また、自分の特性や考え方を観察するようになった背景には、第1回で書いた「自分の取扱説明書」の存在もあると思っています。
▼第1回:AIを使っていたら、「自分の取扱説明書」を作り始めていた話
理解すること自体が楽しくなった
最近感じているのは、
問題を解決することだけでなく、
理解すること自体が楽しくなっていることです。
例えば、
「なぜ自分はAIにここまでハマったのか」
を考え始めると、
構造理解が好きなのかもしれない。
なぜ構造理解が好きなのか。
それは仕事にも関係しているのか。
といった具合に、
どんどん話が広がっていきます。
もちろん、
すべてに答えが出るわけではありません。
それでも、
理解が深まること自体に面白さを感じています。
その結果、
気付くと長時間考えていることもあります。
こうした感覚は、第4回で書いた「話しながら整理する」という変化とも繋がっている気がします。

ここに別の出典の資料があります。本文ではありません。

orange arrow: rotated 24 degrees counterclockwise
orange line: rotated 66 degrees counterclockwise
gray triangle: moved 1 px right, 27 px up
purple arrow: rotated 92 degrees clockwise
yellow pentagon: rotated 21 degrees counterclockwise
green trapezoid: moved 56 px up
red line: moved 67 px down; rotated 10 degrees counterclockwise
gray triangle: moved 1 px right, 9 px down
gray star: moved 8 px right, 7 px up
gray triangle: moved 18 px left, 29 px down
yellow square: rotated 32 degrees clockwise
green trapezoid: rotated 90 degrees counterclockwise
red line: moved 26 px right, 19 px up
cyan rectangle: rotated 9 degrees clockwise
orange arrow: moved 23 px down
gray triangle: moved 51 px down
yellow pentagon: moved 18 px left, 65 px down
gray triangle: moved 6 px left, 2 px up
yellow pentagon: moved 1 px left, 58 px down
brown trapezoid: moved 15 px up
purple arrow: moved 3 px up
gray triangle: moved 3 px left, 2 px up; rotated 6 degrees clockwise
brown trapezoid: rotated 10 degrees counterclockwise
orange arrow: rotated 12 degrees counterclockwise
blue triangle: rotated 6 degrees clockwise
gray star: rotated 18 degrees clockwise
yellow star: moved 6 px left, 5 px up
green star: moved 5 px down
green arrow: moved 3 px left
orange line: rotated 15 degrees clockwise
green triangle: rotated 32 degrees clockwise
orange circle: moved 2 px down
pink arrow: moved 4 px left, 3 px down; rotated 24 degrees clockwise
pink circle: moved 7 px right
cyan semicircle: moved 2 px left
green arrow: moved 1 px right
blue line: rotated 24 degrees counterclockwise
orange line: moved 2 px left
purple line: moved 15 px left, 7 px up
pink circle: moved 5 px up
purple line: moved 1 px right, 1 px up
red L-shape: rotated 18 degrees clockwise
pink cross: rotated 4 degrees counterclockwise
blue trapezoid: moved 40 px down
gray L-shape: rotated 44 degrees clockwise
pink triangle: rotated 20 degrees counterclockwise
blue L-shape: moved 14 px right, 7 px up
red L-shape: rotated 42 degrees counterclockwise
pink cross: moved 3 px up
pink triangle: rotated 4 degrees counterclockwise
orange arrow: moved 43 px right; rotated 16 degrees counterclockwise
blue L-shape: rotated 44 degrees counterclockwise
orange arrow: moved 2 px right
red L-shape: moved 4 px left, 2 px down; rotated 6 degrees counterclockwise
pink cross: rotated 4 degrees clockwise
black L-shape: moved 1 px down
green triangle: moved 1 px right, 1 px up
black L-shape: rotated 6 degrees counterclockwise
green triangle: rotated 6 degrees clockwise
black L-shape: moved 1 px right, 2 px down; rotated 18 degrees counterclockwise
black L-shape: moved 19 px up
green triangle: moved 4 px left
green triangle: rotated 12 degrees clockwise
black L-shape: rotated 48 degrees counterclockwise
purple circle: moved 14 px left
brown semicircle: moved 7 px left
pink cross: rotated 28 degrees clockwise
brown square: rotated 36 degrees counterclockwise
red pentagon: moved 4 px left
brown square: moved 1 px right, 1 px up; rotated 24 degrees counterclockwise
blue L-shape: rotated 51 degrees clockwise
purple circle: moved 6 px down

▼第4回:AIとの対話で、“話しながら整理する”ようになった話
AIとの対話は意外と時間が溶ける
これは使い始めるまで想像していませんでした。
AIとの対話は、
思った以上に楽しいです。
何かについて考え始めると、
さらに別の視点が出てきます。
そこからまた話が広がります。
気付くと、
30分。
1時間。
時にはそれ以上経っていることもあります。
もちろん学びはあります。
整理も進みます。
しかし、
時間を使っていることも事実です。
そのため、
「考える時間」と
「行動する時間」のバランスは意識するようにしています。
理解することが目的になりそうになる
私は元々、
構造を理解することが好きです。
AIとの対話は、
その欲求と非常に相性が良いと感じています。
しかし、
理解することと、
行動することは別です。
理解しただけでは現実は変わりません。
仕事も、
学習も、
人間関係も、
実際に動いて初めて変化します。
だから最近は、
「理解できたから終わり」
ではなく、
「理解したから試してみよう」
を意識しています。
AIとの対話によって得た気付きも、
実際に試して初めて価値が生まれると思っています。
それでも自分はプラスの方が大きい
ここまで副作用について書いてきました。
確かに、
考えすぎることは増えました。
時間も使います。
深掘りしすぎることもあります。
それでも、
私自身はプラスの方が大きいと感じています。
なぜなら、
以前は考えていても整理できませんでした。
今は、
整理しながら考えることができます。
また、
以前より自分自身を理解できるようになりました。
その結果、
仕事や日常生活も少し楽になっています。
だから現時点では、
この副作用も含めて受け入れられる範囲だと思っています。
また、第5回で書いたように、脳内保持が減ったことで余裕が生まれたことも、この変化を前向きに受け止められている理由の一つかもしれません。
AIに依存しすぎないために
AIは思考を深める力があります。
だからこそ、
考えることだけで終わらないようにしています。
最終的に重要なのは、
行動することです。
試してみることです。
現実の世界で確かめることです。
AIとの対話で得た気付きも、
実際に使ってみて初めて価値が生まれると思っています。
まとめ
AIを使うようになってから、
思考整理はしやすくなりました。
その一方で、
考えすぎることも増えました。
深掘りしすぎたり、
時間が溶けたり、
理解すること自体が目的になりそうになることもあります。
また、
AIとの対話を続ける中で、
考える対象そのものも少しずつ広がってきました。
しかし、
それも含めて今のところは良い変化だと感じています。
AIは答えを与えてくれる道具というより、
思考を深める道具です。
だからこそ、
考えるだけで終わらず、
行動にも繋げていきたいと思っています。